Accounting Definition for Weighted-Average Common Shares Outstanding


Businesses and investors often consider the number of shares of common stock outstanding when evaluating a company. As the number of common shares outstanding increases, more investors will participate in company activities. These activities include voting on major company decisions and sharing dividend payments. Financial statement users use the weighted average number of shares of common stock outstanding to calculate the earnings per share, and this provides information about the company’s profitability.

Common Stock

Each share of common stock represents partial ownership in the business. Investors purchase common stock with anticipation of earning money on the investment. They earn money by selling the stock after it grows in value or by receiving regular income through dividend payments. If a company liquidates, the common stockholders divide all remaining assets after all company obligations are met. Common stockholders also receive the right to vote on major company decisions, such as potential mergers.

Outstanding Shares

The number of outstanding shares refers to the total shares currently owned by stockholders. The company receives authorization from the Securities and Exchange Commission to issue a specified number of shares. Most companies only issue a limited amount of these shares at one time. After the company issues the shares to investors, those shares become outstanding. Occasionally a company purchases its own shares off the open market. These shares are called treasury stock and are removed from the total number of outstanding shares.

Weighted Average

A weighted average considers the length of time each share is outstanding and calculates an average based on the timing. For example, if the company issues 10,000 shares on January 1 and an additional 5,000 shares on July 1, the company has a total of 15,000 shares outstanding on December 31. The weighted average considers that 10,000 shares were outstanding the entire year and 5,000 were only outstanding for half of the year.

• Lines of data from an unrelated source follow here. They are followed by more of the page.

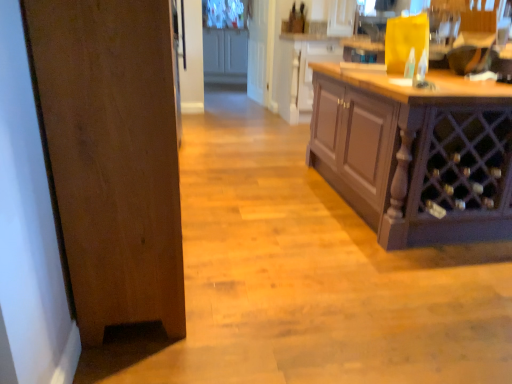 Where is `white glossy door at upper center`? This screenshot has height=384, width=512. white glossy door at upper center is located at coordinates pyautogui.click(x=260, y=50).

Image resolution: width=512 pixels, height=384 pixels. What do you see at coordinates (260, 50) in the screenshot? I see `white glossy door at upper center` at bounding box center [260, 50].

What do you see at coordinates (113, 156) in the screenshot? This screenshot has width=512, height=384. I see `wooden door at left` at bounding box center [113, 156].

Find the location of a particular element. wooden door at left is located at coordinates (113, 156).

The image size is (512, 384). Identify the location of matte gray cabinets at upper center, which is the 1th cabinetry in top-to-bottom order. (225, 56).

What do you see at coordinates (416, 154) in the screenshot? The width and height of the screenshot is (512, 384). I see `brown wood cabinet at right, which is the 3th cabinetry in top-to-bottom order` at bounding box center [416, 154].

Where is `white glossy door at upper center`? This screenshot has width=512, height=384. white glossy door at upper center is located at coordinates point(260,50).

Considering the relative positions of matte gray cabinets at upper center, placed as the 1th cabinetry when sorted from back to front, and matte wood cabinet at center, arranged as the 2th cabinetry when viewed from the left, in the image provided, is matte gray cabinets at upper center, placed as the 1th cabinetry when sorted from back to front, to the left or to the right of matte wood cabinet at center, arranged as the 2th cabinetry when viewed from the left,?

Clearly, matte gray cabinets at upper center, placed as the 1th cabinetry when sorted from back to front, is on the left of matte wood cabinet at center, arranged as the 2th cabinetry when viewed from the left, in the image.

From a real-world perspective, who is located lower, matte gray cabinets at upper center, the 3th cabinetry when ordered from right to left, or matte wood cabinet at center, which appears as the second cabinetry when viewed from the right?

In real-world perspective, matte wood cabinet at center, which appears as the second cabinetry when viewed from the right, is lower.

Which is in front, point (228, 48) or point (297, 62)?

The point (297, 62) is closer to the camera.

How much distance is there between matte gray cabinets at upper center, which is the 1th cabinetry in top-to-bottom order, and matte wood cabinet at center, which appears as the second cabinetry when viewed from the right?

A distance of 1.70 meters exists between matte gray cabinets at upper center, which is the 1th cabinetry in top-to-bottom order, and matte wood cabinet at center, which appears as the second cabinetry when viewed from the right.

How many degrees apart are the facing directions of matte wood cabinet at center, marked as the 2th cabinetry in a bottom-to-top arrangement, and brown wood cabinet at right, which ranks as the first cabinetry in front-to-back order?

The facing directions of matte wood cabinet at center, marked as the 2th cabinetry in a bottom-to-top arrangement, and brown wood cabinet at right, which ranks as the first cabinetry in front-to-back order, are 179 degrees apart.

From the image's perspective, is matte wood cabinet at center, the second cabinetry viewed from the top, beneath brown wood cabinet at right, which ranks as the first cabinetry in bottom-to-top order?

Incorrect, from the image's perspective, matte wood cabinet at center, the second cabinetry viewed from the top, is higher than brown wood cabinet at right, which ranks as the first cabinetry in bottom-to-top order.

Would you say matte wood cabinet at center, marked as the 2th cabinetry in a bottom-to-top arrangement, is inside or outside brown wood cabinet at right, which is the 3th cabinetry in top-to-bottom order?

matte wood cabinet at center, marked as the 2th cabinetry in a bottom-to-top arrangement, is located beyond the bounds of brown wood cabinet at right, which is the 3th cabinetry in top-to-bottom order.

From a real-world perspective, is matte wood cabinet at center, arranged as the 2th cabinetry when viewed from the left, located beneath brown wood cabinet at right, which ranks as the first cabinetry in bottom-to-top order?

Indeed, from a real-world perspective, matte wood cabinet at center, arranged as the 2th cabinetry when viewed from the left, is positioned beneath brown wood cabinet at right, which ranks as the first cabinetry in bottom-to-top order.

Is white glossy door at upper center aimed at brown wood cabinet at right, the third cabinetry in the left-to-right sequence?

No, white glossy door at upper center is not turned towards brown wood cabinet at right, the third cabinetry in the left-to-right sequence.

Does white glossy door at upper center lie behind brown wood cabinet at right, which ranks as the first cabinetry in front-to-back order?

Yes, the depth of white glossy door at upper center is greater than that of brown wood cabinet at right, which ranks as the first cabinetry in front-to-back order.

Could brown wood cabinet at right, which ranks as the third cabinetry in back-to-front order, be considered to be inside white glossy door at upper center?

No, brown wood cabinet at right, which ranks as the third cabinetry in back-to-front order, is located outside of white glossy door at upper center.

Starting from the white glossy door at upper center, which cabinetry is the 2nd one in front? Please provide its 2D coordinates.

[(416, 154)]

Is brown wood cabinet at right, which ranks as the first cabinetry in bottom-to-top order, further to camera compared to wooden door at left?

Yes, brown wood cabinet at right, which ranks as the first cabinetry in bottom-to-top order, is further from the camera.

From the image's perspective, between brown wood cabinet at right, which ranks as the third cabinetry in back-to-front order, and wooden door at left, who is located below?

wooden door at left.

In the image, there is a brown wood cabinet at right, which ranks as the first cabinetry in bottom-to-top order. At what (x,y) coordinates should I click in order to perform the action: click on door below it (from the image's perspective). Please return your answer as a coordinate pair (x, y). The image size is (512, 384). Looking at the image, I should click on (113, 156).

From the picture: Considering the sizes of objects brown wood cabinet at right, acting as the 1th cabinetry starting from the right, and wooden door at left in the image provided, who is wider, brown wood cabinet at right, acting as the 1th cabinetry starting from the right, or wooden door at left?

With larger width is brown wood cabinet at right, acting as the 1th cabinetry starting from the right.

Does wooden door at left have a greater width compared to brown wood cabinet at right, the third cabinetry in the left-to-right sequence?

No.

In the scene shown: Can you confirm if wooden door at left is shorter than brown wood cabinet at right, the third cabinetry in the left-to-right sequence?

In fact, wooden door at left may be taller than brown wood cabinet at right, the third cabinetry in the left-to-right sequence.

Considering the relative sizes of wooden door at left and brown wood cabinet at right, which is the 3th cabinetry in top-to-bottom order, in the image provided, is wooden door at left smaller than brown wood cabinet at right, which is the 3th cabinetry in top-to-bottom order,?

Correct, wooden door at left occupies less space than brown wood cabinet at right, which is the 3th cabinetry in top-to-bottom order.

Which of these two, wooden door at left or matte gray cabinets at upper center, which is the 3th cabinetry from front to back, is smaller?

matte gray cabinets at upper center, which is the 3th cabinetry from front to back, is smaller.

Locate an element on the screen. cabinetry on the left of wooden door at left is located at coordinates (225, 56).

Is wooden door at left positioned beyond the bounds of matte gray cabinets at upper center, which is the 1th cabinetry in top-to-bottom order?

wooden door at left is positioned outside matte gray cabinets at upper center, which is the 1th cabinetry in top-to-bottom order.

Between point (152, 249) and point (207, 37), which one is positioned in front?

The point (152, 249) is in front.

Does white glossy door at upper center have a larger size compared to wooden door at left?

Actually, white glossy door at upper center might be smaller than wooden door at left.

Is white glossy door at upper center wider than wooden door at left?

In fact, white glossy door at upper center might be narrower than wooden door at left.

Considering the points (269, 100) and (77, 258), which point is in front, point (269, 100) or point (77, 258)?

The point (77, 258) is more forward.

You are a GUI agent. You are given a task and a screenshot of the screen. Output one action in this format:
    pyautogui.click(x=<x>, y=<y>)
    Task: Click on the cabinetry behind the matte wood cabinet at center, which appears as the second cabinetry when viewed from the right
    
    Given the screenshot: What is the action you would take?
    pyautogui.click(x=225, y=56)

Where is `cabinetry that is on the right side of matte wood cabinet at center, marked as the 2th cabinetry in a bottom-to-top arrangement`? cabinetry that is on the right side of matte wood cabinet at center, marked as the 2th cabinetry in a bottom-to-top arrangement is located at coordinates (416, 154).

Considering their positions, is matte wood cabinet at center, the second cabinetry viewed from the top, positioned further to white glossy door at upper center than matte gray cabinets at upper center, marked as the 1th cabinetry in a left-to-right arrangement?

Among the two, matte wood cabinet at center, the second cabinetry viewed from the top, is located further to white glossy door at upper center.

Estimate the real-world distances between objects in this image. Which object is closer to wooden door at left, brown wood cabinet at right, which ranks as the third cabinetry in back-to-front order, or matte gray cabinets at upper center, placed as the 1th cabinetry when sorted from back to front?

brown wood cabinet at right, which ranks as the third cabinetry in back-to-front order, lies closer to wooden door at left than the other object.

Estimate the real-world distances between objects in this image. Which object is further from matte gray cabinets at upper center, the 3th cabinetry when ordered from right to left, wooden door at left or brown wood cabinet at right, which ranks as the third cabinetry in back-to-front order?

wooden door at left is further to matte gray cabinets at upper center, the 3th cabinetry when ordered from right to left.

Looking at the image, which one is located further to matte wood cabinet at center, arranged as the 2th cabinetry when viewed from the left, matte gray cabinets at upper center, which is the third cabinetry in bottom-to-top order, or brown wood cabinet at right, acting as the 1th cabinetry starting from the right?

Based on the image, brown wood cabinet at right, acting as the 1th cabinetry starting from the right, appears to be further to matte wood cabinet at center, arranged as the 2th cabinetry when viewed from the left.

Which object lies nearer to the anchor point matte wood cabinet at center, which is the 2th cabinetry from back to front, wooden door at left or matte gray cabinets at upper center, which is the 3th cabinetry from front to back?

Among the two, matte gray cabinets at upper center, which is the 3th cabinetry from front to back, is located nearer to matte wood cabinet at center, which is the 2th cabinetry from back to front.

Which object lies further to the anchor point matte gray cabinets at upper center, the 3th cabinetry when ordered from right to left, brown wood cabinet at right, which ranks as the first cabinetry in front-to-back order, or matte wood cabinet at center, arranged as the 2th cabinetry when viewed from the front?

brown wood cabinet at right, which ranks as the first cabinetry in front-to-back order, is positioned further to the anchor matte gray cabinets at upper center, the 3th cabinetry when ordered from right to left.

Estimate the real-world distances between objects in this image. Which object is further from white glossy door at upper center, matte gray cabinets at upper center, marked as the 1th cabinetry in a left-to-right arrangement, or matte wood cabinet at center, which appears as the second cabinetry when viewed from the right?

matte wood cabinet at center, which appears as the second cabinetry when viewed from the right, is positioned further to the anchor white glossy door at upper center.

Looking at the image, which one is located closer to matte gray cabinets at upper center, marked as the 1th cabinetry in a left-to-right arrangement, wooden door at left or matte wood cabinet at center, marked as the 2th cabinetry in a bottom-to-top arrangement?

matte wood cabinet at center, marked as the 2th cabinetry in a bottom-to-top arrangement, lies closer to matte gray cabinets at upper center, marked as the 1th cabinetry in a left-to-right arrangement, than the other object.

Locate an element on the screen. The width and height of the screenshot is (512, 384). glass door between brown wood cabinet at right, acting as the 1th cabinetry starting from the right, and matte gray cabinets at upper center, the 3th cabinetry when ordered from right to left, along the z-axis is located at coordinates (260, 50).

Find the location of a particular element. This screenshot has width=512, height=384. cabinetry positioned between wooden door at left and matte wood cabinet at center, arranged as the 2th cabinetry when viewed from the left, from near to far is located at coordinates (416, 154).

Find the location of a particular element. glass door located between matte wood cabinet at center, which is the 2th cabinetry from back to front, and matte gray cabinets at upper center, the 3th cabinetry when ordered from right to left, in the depth direction is located at coordinates (260, 50).

I want to click on cabinetry between brown wood cabinet at right, which ranks as the first cabinetry in front-to-back order, and matte gray cabinets at upper center, which is the 3th cabinetry from front to back, from front to back, so click(x=301, y=71). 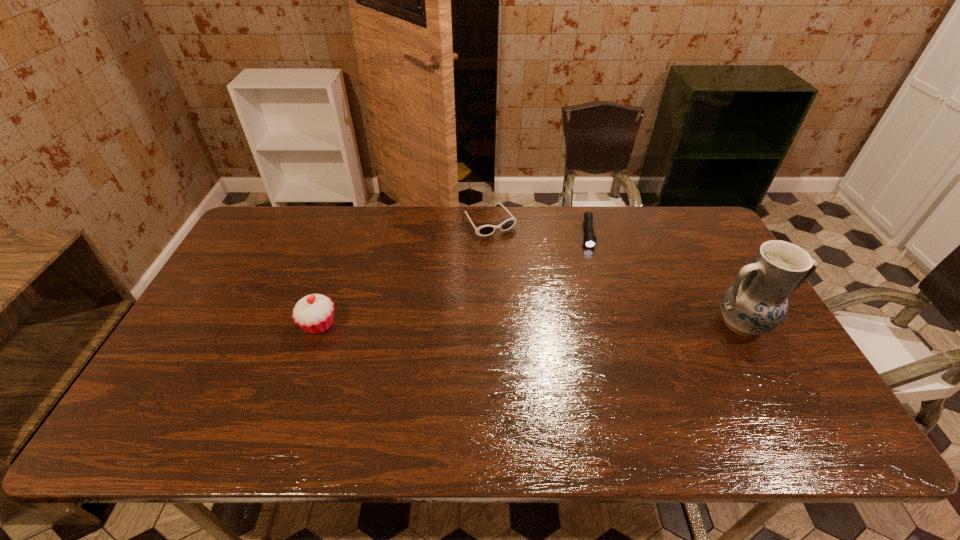 The image size is (960, 540). I want to click on free location located with the lenses of the sunglasses facing outward, so click(x=552, y=306).

Identify the location of free region located 0.240m with the lenses of the sunglasses facing outward. (535, 283).

Where is `vacant space located 0.260m with the lenses of the sunglasses facing outward`? vacant space located 0.260m with the lenses of the sunglasses facing outward is located at coordinates (539, 287).

The height and width of the screenshot is (540, 960). What are the coordinates of `free space located at the lens end of the third object from left to right` in the screenshot? It's located at pyautogui.click(x=595, y=314).

In order to click on free space located at the lens end of the third object from left to right in this screenshot , I will do `click(594, 289)`.

This screenshot has height=540, width=960. I want to click on vacant space located at the lens end of the third object from left to right, so click(592, 266).

The image size is (960, 540). Find the location of `sunglasses present at the far edge`. sunglasses present at the far edge is located at coordinates (485, 230).

This screenshot has height=540, width=960. I want to click on flashlight at the far edge, so [589, 239].

Locate an element on the screen. object positioned at the right edge is located at coordinates (756, 303).

The height and width of the screenshot is (540, 960). What are the coordinates of `vacant area at the far edge` in the screenshot? It's located at (668, 242). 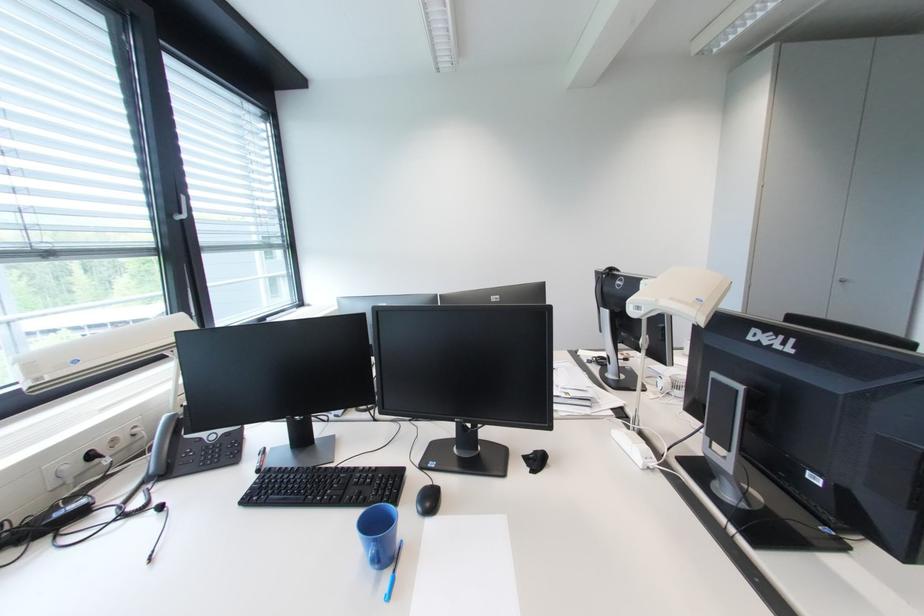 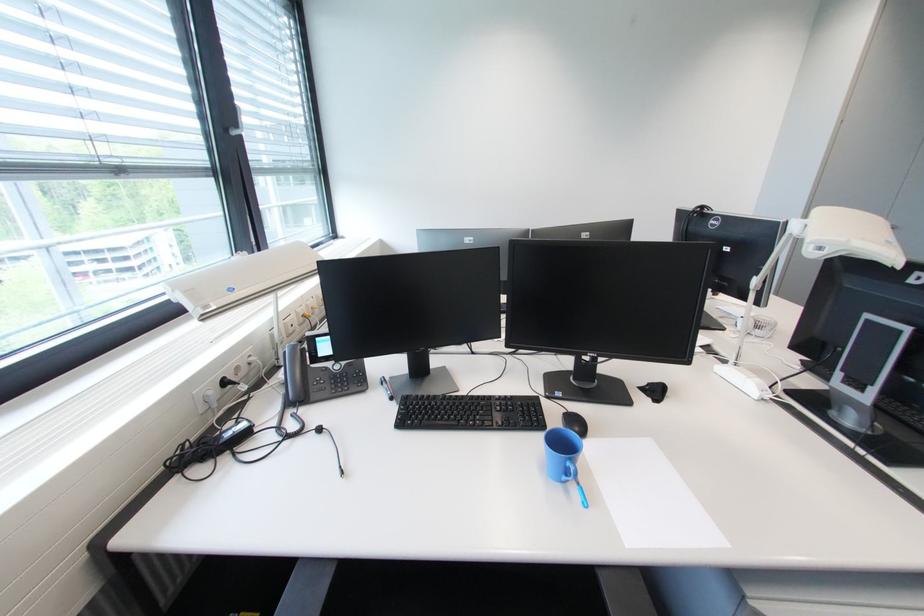 In the second image, find the point that corresponds to (379,546) in the first image.

(575, 464) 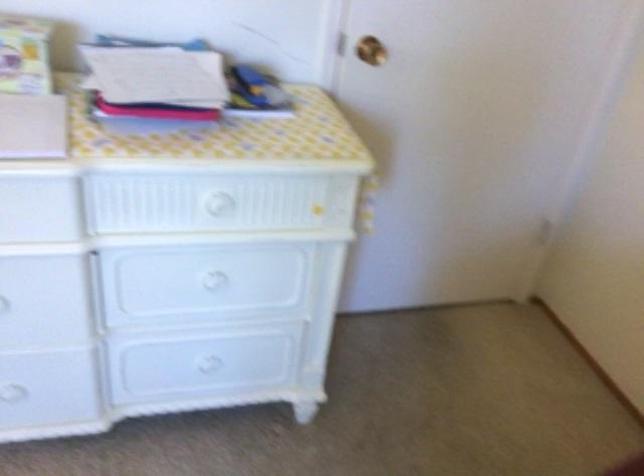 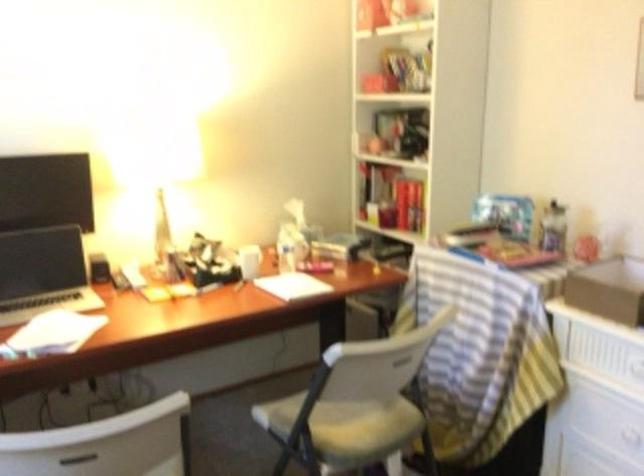 Question: The first image is from the beginning of the video and the second image is from the end. How did the camera likely rotate when shooting the video?

Choices:
 (A) Left
 (B) Right
 (C) Up
 (D) Down

Answer: (A) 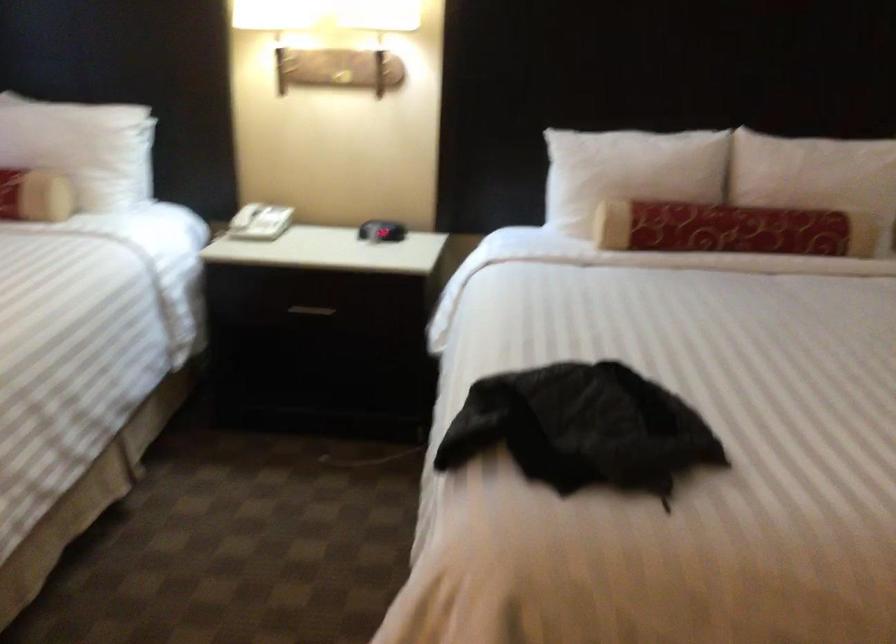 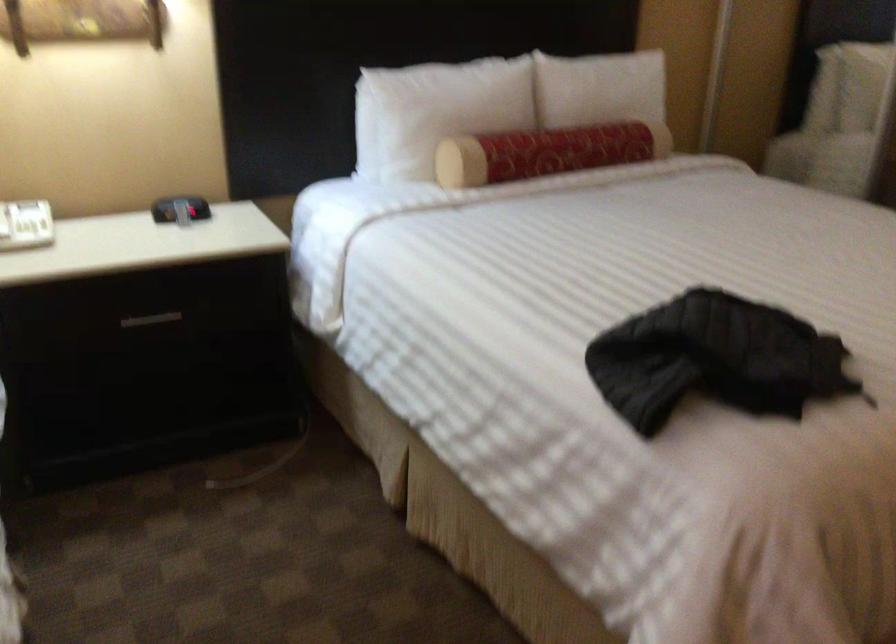 The point at (599,169) is marked in the first image. Where is the corresponding point in the second image?

(435, 111) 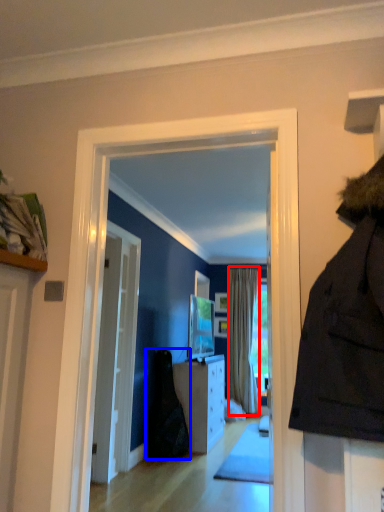 Question: Which of the following is the closest to the observer, curtain (highlighted by a red box) or dark (highlighted by a blue box)?

Choices:
 (A) curtain
 (B) dark

Answer: (B) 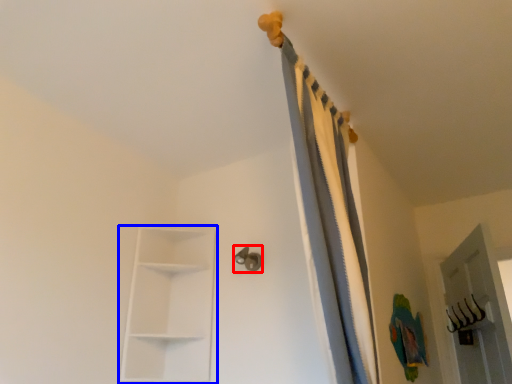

To calculate the weighted average, the company multiplies each issuance by the number of months outstanding and totals these amounts. The total is divided by the total number of months. In this example, the company would multiply 10,000 by 12 months to arrive at 120,000. The company would multiply 5,000 by six months to arrive at 30,000. The total of these two calculations equals 150,000. The company divides 150,000 by 12 months to arrive at a weighted average number of common stock outstanding of 12,500.

Earnings Per Share

Earnings per share considers the money earned by the company throughout the year on a per-share basis. The financial statement user calculates the earnings per share by dividing the net income by the weighted average number of common shares outstanding.